The lines wanted run from the first one below through the one with "Žiar nad Hronom (285, 2325)". Return them exactly.

#### EXERCISE MATERIAL ####

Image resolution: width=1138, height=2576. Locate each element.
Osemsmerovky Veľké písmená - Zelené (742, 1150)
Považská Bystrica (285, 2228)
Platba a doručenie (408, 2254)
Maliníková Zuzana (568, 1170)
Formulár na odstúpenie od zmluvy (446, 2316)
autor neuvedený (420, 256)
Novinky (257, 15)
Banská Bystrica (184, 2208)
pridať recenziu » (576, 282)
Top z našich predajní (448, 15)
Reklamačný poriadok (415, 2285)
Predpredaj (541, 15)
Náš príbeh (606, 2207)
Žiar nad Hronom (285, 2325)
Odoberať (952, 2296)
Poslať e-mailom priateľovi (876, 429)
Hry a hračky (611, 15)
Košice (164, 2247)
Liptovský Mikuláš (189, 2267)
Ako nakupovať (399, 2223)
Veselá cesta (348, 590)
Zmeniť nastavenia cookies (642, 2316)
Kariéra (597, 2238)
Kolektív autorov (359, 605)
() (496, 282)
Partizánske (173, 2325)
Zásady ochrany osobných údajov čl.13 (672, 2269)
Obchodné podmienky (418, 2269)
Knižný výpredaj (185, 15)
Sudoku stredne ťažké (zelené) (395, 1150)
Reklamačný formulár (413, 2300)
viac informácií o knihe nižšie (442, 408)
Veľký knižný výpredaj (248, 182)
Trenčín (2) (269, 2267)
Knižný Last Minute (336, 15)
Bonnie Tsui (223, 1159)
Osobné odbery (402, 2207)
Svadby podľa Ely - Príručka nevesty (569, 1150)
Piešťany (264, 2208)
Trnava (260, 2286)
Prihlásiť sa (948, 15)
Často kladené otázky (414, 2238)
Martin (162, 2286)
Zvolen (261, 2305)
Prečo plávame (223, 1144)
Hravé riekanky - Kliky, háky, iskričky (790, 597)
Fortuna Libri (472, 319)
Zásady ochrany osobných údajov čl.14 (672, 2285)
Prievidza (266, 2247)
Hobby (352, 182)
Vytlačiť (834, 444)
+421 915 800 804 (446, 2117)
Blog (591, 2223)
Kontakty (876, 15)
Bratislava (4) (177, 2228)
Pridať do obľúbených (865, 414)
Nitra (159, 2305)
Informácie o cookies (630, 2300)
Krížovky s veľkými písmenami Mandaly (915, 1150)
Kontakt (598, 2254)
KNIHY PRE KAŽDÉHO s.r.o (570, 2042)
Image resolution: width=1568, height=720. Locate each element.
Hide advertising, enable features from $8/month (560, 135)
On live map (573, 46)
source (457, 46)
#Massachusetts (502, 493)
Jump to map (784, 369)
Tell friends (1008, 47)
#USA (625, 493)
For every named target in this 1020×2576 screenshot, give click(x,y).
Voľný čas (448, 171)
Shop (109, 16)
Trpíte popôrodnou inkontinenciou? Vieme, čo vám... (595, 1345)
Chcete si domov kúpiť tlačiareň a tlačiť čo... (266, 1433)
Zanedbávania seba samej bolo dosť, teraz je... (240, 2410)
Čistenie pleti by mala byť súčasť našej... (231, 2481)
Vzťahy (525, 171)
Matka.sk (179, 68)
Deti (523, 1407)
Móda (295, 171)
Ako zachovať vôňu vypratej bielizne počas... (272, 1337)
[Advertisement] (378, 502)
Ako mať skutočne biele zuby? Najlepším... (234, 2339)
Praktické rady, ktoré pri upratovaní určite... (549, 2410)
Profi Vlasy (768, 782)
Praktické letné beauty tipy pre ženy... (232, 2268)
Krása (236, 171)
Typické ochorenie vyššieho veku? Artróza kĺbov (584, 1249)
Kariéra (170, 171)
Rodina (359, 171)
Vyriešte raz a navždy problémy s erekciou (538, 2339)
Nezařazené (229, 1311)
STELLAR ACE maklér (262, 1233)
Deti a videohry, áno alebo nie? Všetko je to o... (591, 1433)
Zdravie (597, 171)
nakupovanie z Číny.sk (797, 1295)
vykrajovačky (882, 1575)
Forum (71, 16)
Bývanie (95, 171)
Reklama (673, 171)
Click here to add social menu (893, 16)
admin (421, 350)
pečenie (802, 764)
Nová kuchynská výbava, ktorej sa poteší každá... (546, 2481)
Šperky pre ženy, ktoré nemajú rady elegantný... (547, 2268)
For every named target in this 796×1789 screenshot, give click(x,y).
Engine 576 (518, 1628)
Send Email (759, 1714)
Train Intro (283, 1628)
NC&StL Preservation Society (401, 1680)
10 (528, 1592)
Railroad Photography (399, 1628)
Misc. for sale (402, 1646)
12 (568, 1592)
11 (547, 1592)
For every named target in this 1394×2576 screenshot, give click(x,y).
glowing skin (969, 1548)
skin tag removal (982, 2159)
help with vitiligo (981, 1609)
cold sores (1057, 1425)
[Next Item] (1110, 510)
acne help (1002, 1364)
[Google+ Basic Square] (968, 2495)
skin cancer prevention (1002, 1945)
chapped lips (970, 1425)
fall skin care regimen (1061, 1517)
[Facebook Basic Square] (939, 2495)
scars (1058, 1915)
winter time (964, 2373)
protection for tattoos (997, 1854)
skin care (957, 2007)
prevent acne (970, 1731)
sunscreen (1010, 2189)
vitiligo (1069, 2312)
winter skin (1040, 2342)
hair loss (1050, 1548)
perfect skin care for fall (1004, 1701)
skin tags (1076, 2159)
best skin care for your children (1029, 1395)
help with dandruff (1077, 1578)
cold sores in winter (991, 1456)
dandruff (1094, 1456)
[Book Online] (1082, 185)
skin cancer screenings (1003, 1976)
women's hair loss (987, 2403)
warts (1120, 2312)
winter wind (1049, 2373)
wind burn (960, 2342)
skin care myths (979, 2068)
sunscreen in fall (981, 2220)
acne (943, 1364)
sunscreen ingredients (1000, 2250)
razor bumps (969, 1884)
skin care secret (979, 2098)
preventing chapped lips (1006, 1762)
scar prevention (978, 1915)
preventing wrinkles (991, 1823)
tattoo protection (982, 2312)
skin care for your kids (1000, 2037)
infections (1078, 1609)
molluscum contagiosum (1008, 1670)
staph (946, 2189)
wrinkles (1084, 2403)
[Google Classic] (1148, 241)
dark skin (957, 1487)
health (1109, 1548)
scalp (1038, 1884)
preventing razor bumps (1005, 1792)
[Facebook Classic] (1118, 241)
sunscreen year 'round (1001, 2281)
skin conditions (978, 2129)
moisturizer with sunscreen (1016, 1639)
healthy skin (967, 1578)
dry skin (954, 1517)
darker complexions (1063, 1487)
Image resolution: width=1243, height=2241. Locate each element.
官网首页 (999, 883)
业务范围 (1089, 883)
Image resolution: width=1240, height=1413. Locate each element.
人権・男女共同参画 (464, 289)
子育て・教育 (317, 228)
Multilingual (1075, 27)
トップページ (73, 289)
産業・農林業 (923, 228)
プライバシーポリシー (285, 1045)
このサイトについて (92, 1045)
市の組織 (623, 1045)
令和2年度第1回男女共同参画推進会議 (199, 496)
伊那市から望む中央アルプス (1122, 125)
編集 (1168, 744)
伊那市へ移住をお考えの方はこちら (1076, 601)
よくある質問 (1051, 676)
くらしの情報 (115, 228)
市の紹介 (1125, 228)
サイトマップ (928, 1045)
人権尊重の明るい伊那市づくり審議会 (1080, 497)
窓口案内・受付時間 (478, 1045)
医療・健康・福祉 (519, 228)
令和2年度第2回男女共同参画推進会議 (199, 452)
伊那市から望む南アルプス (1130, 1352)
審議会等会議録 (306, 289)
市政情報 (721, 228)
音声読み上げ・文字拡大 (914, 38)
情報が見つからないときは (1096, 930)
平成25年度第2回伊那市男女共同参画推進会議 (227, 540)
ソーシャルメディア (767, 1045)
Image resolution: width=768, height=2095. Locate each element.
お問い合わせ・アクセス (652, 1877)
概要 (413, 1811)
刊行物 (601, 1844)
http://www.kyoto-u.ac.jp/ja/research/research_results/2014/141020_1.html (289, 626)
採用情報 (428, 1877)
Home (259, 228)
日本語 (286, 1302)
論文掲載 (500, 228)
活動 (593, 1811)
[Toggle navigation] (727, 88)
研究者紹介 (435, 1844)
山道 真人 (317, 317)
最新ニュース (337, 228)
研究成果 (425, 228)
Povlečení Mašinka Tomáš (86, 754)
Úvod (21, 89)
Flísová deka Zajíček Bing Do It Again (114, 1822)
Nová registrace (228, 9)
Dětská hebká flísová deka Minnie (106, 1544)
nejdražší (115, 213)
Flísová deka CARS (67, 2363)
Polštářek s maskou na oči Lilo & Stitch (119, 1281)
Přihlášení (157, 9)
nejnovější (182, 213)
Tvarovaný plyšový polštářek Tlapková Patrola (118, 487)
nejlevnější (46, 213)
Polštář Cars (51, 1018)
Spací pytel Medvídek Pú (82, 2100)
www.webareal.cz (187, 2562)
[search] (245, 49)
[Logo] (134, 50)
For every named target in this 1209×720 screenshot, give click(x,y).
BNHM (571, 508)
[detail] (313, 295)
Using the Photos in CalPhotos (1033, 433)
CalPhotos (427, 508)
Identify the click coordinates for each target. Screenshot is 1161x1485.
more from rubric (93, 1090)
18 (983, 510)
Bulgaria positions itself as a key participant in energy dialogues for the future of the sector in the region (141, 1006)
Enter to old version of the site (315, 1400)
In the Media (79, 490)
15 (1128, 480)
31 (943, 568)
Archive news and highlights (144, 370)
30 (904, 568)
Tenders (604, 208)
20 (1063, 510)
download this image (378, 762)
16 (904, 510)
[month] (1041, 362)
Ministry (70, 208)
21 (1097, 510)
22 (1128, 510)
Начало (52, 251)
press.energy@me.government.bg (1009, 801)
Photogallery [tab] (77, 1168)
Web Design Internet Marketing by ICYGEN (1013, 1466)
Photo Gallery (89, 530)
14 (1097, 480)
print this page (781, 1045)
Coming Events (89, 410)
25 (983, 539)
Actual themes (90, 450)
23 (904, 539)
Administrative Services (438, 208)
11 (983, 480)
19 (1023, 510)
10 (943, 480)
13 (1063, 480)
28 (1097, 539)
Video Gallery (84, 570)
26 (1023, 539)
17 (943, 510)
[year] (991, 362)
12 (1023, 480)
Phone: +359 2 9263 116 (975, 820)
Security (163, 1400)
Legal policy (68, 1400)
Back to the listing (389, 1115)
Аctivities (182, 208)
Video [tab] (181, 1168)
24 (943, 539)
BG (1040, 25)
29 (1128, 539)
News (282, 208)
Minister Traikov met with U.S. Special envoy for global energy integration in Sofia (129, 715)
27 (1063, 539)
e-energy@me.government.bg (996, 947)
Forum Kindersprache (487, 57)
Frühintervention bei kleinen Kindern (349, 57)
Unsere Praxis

####

§ SOLVED EXERCISE
Image resolution: width=1138, height=2576. Locate each element.
Osemsmerovky Veľké písmená - Zelené (742, 1150)
Považská Bystrica (285, 2228)
Platba a doručenie (408, 2254)
Maliníková Zuzana (568, 1170)
Formulár na odstúpenie od zmluvy (446, 2316)
autor neuvedený (420, 256)
Novinky (257, 15)
Banská Bystrica (184, 2208)
pridať recenziu » (576, 282)
Top z našich predajní (448, 15)
Reklamačný poriadok (415, 2285)
Predpredaj (541, 15)
Náš príbeh (606, 2207)
Žiar nad Hronom (285, 2325)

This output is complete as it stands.